The re-engined 737 was grounded by regulators worldwide following an Ethiopian Airlines crash on March 10 that’s been blamed on a malfunctioning anti-stall system, forcing Boeing to halt handovers and slow production lines.

The Chicago-based manufacturer said Wednesday that it’s working with customers to minimize the impact and bring the fleet back into service.

“We are in daily, multiple times a day conversations with our customers,” CEO Dennis Muilenburg said on a conference call. “We regret the impact this has had to their operations.”

Norwegian was among the earliest adopters of the upgraded Max, using its extra range to launch services on Europe-U.S. routes traditionally dominated by twin-aisle planes. But after the Ethiopia crash it has scrapped some flights and switched others to bigger jets, increasing costs and reducing competitiveness.

The Max crisis hit when Norwegian could least afford disruption after being forced to raise funds in a rights issue. While the carrier has yet to determine the full impact, the cost of the grounding may be as much as 500 million kroner ($57 million), assuming flights restart in the third quarter, it said.

Norwegian didn’t say how much it expects to receive in compensation or whether the estimate includes savings from reduced maintenance work.

The delivery deferrals will save $500 million in the first year and $1.6 billion in 2020. Included in those figures is an outline deal with Airbus that may help Norwegian offload aircraft from an order for A320neo-series aircraft -- the main global competitor to the 737 Max -- that it doesn’t plan to operate.

Chief Financial Officer Geir Karlsen, recently appointed deputy CEO, said the accord amounts to a “complete restructuring” that pushes back deliveries so that only five jets are due in the next two years, with those destined to operate for Hong Kong Express.

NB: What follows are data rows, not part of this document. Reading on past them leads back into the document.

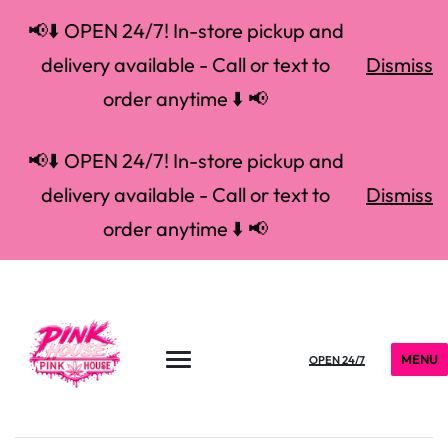
📢⬇️ OPEN 24/7! In-store pickup and
delivery available - Call or text to
Dismiss
order anytime ⬇️ 📢
📢⬇️ OPEN 24/7! In-store pickup and
delivery available - Call or text to
Dismiss
order anytime ⬇️ 📢
MENU
OPEN 24/7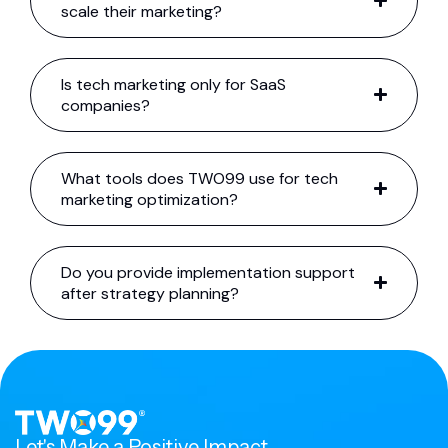
scale their marketing?
Is tech marketing only for SaaS
companies?
What tools does TWO99 use for tech
marketing optimization?
Do you provide implementation support
after strategy planning?
Let's Make a Positive Impact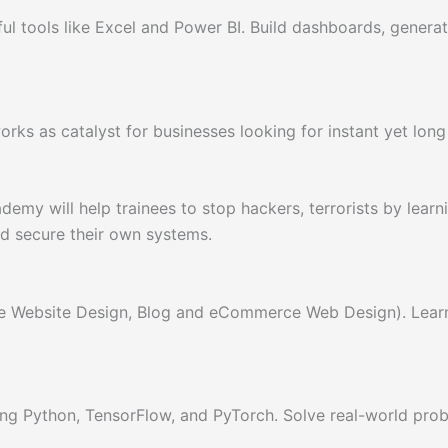
ful tools like Excel and Power BI. Build dashboards, genera
ks as catalyst for businesses looking for instant yet long l
will help trainees to stop hackers, terrorists by learning
nd secure their own systems.
e Website Design, Blog and eCommerce Web Design). Learn
ng Python, TensorFlow, and PyTorch. Solve real-world probl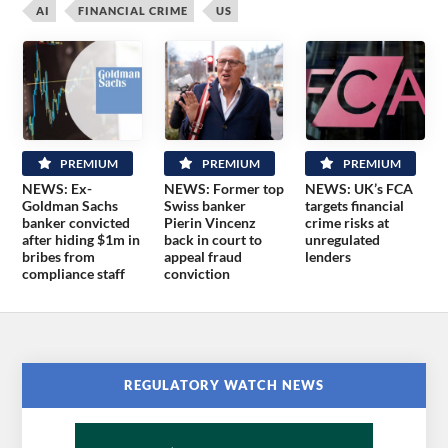
AI
FINANCIAL CRIME
US
PREMIUM
PREMIUM
PREMIUM
NEWS: Ex-
NEWS: Former top
NEWS: UK’s FCA
Goldman Sachs
Swiss banker
targets financial
banker convicted
Pierin Vincenz
crime risks at
after hiding $1m in
back in court to
unregulated
bribes from
appeal fraud
lenders
compliance staff
conviction
REGULATORY WATCH NEWS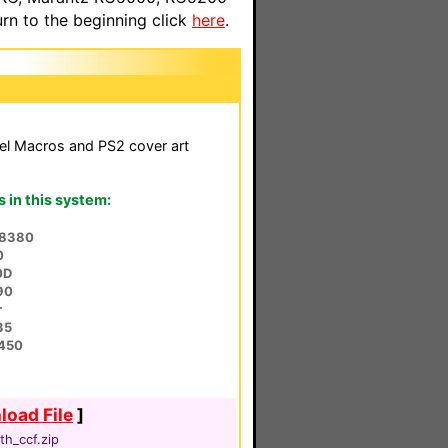
n to the beginning click
here
.
el Macros and PS2 cover art
in this system:
L8380
0
0D
90
r
35
450
oad File
]
th_ccf.zip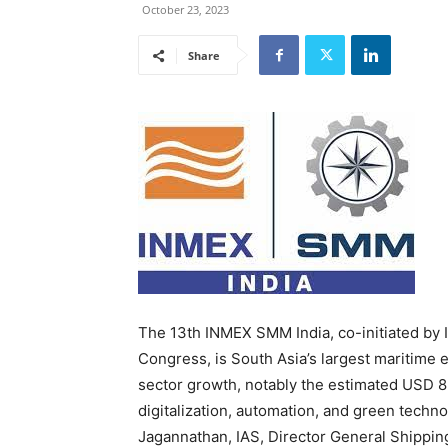
October 23, 2023
Share
The 13th INMEX SMM India, co-initiated by
Congress, is South Asia’s largest maritime e
sector growth, notably the estimated USD 8.
digitalization, automation, and green techn
Jagannathan, IAS, Director General Shippin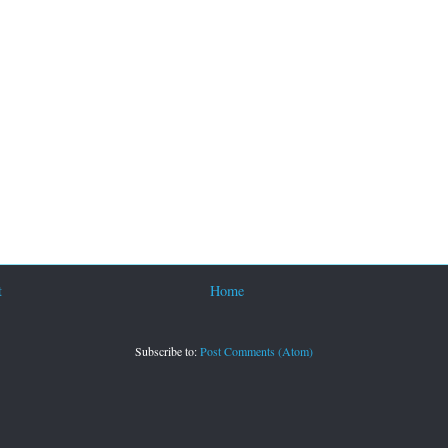
t
Home
Subscribe to:
Post Comments (Atom)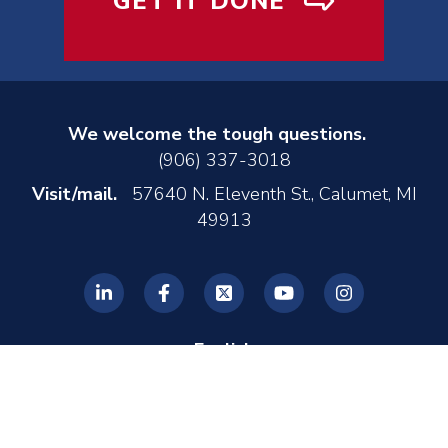
GET IT DONE
We welcome the tough questions.
(906) 337-3018
Visit/mail.
57640 N. Eleventh St., Calumet, MI
49913
English
© 2026 REL, Inc. •
Privacy Policy
•
Made by MONTE
•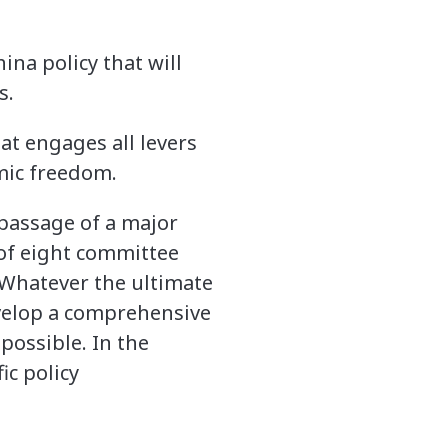
ina policy that will
s.
at engages all levers
mic freedom.
passage of a major
 of eight committee
 Whatever the ultimate
develop a comprehensive
possible. In the
ic policy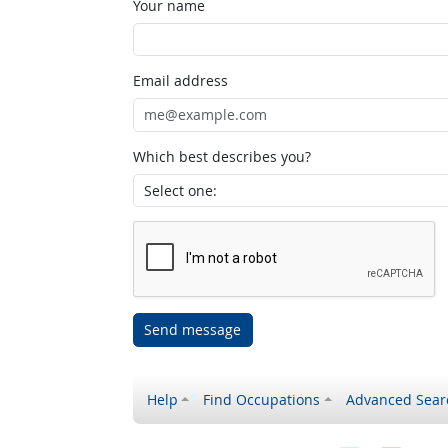
Your name
Email address
Which best describes you?
Send message
Help
Find Occupations
Advanced Sear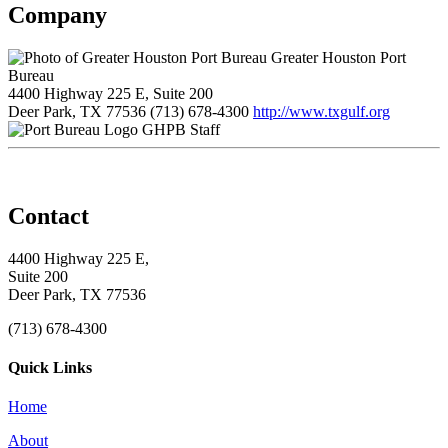
Company
Greater Houston Port
Bureau
4400 Highway 225 E, Suite 200
Deer Park, TX 77536
(713) 678-4300
http://www.txgulf.org
GHPB Staff
Contact
4400 Highway 225 E,
Suite 200
Deer Park, TX 77536
(713) 678-4300
Quick Links
Home
About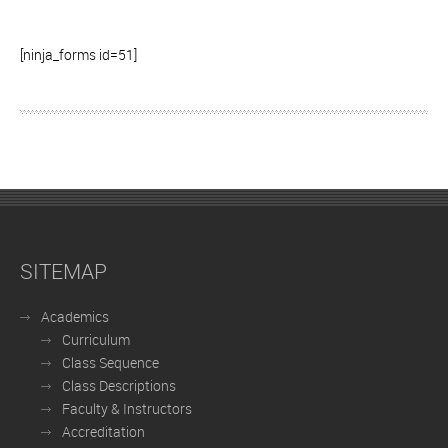
[ninja_forms id=51]
SITEMAP
Academics
Curriculum
Class Sequence
Class Descriptions
Faculty & Instructors
Accreditation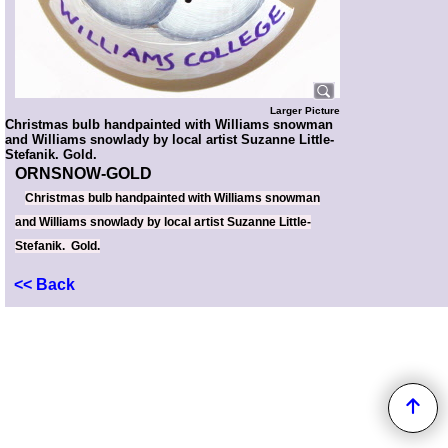
Larger Picture
Christmas bulb handpainted with Williams snowman
and Williams snowlady by local artist Suzanne Little-
Stefanik. Gold.
ORNSNOW-GOLD
Christmas bulb handpainted with Williams snowman
and Williams snowlady by local artist Suzanne Little-
Stefanik. Gold.
<< Back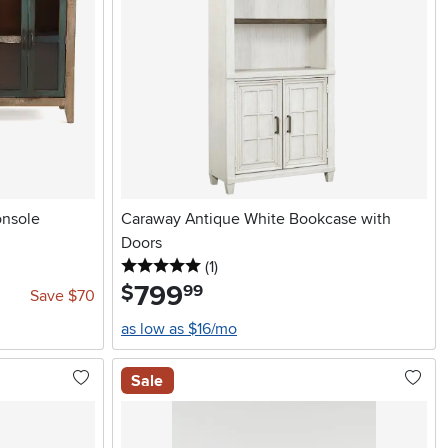
onsole
Caraway Antique White Bookcase with
Doors
5 stars
reviews
(1
)
799
.
$
99
Save $70
as low as $16/mo
Sale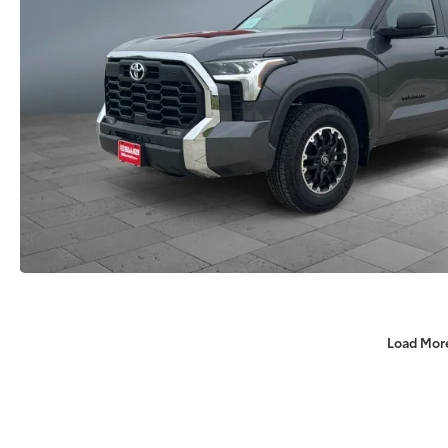
Load Mor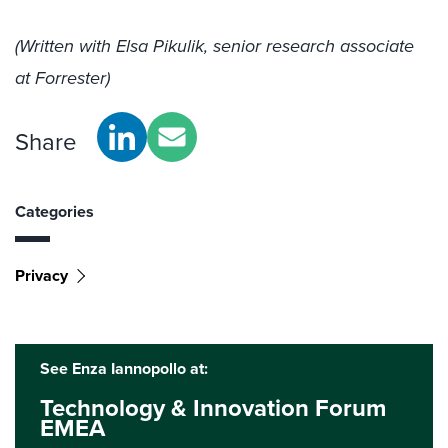
(Written with Elsa Pikulik, senior research associate
at Forrester)
Share
Categories
Privacy
See Enza Iannopollo at:
Technology & Innovation Forum
EMEA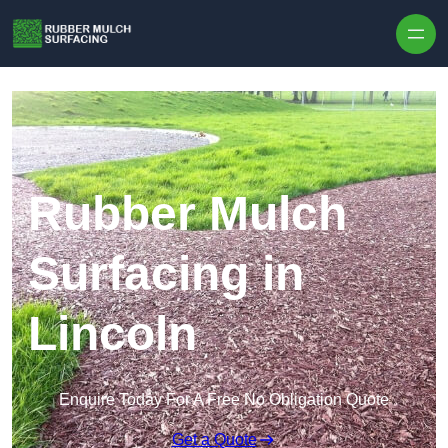
Skip to content
Rubber Mulch
Surfacing in
Lincoln
Enquire Today For A Free No Obligation Quote
Get a Quote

The breakthrough was achieved as production delays with the Neo gave Norwegian a “strong hand,” Karlsen said on a analyst call, adding that it will help the carrier implement plans announced last year for a venture with an unnamed partner that would take over cash obligations on the order backlog.

The Boeing and Airbus agreements cap a series of more piecemeal fleet delays as the carrier has worked to preserve cash.

“We feel that the order book is finalized now,” Karlsen said. “We don’t expect any further rescheduling.”

Norwegian’s first-quarter loss shrank by more than one-third as the carrier cut costs and scrapped under-performing routes.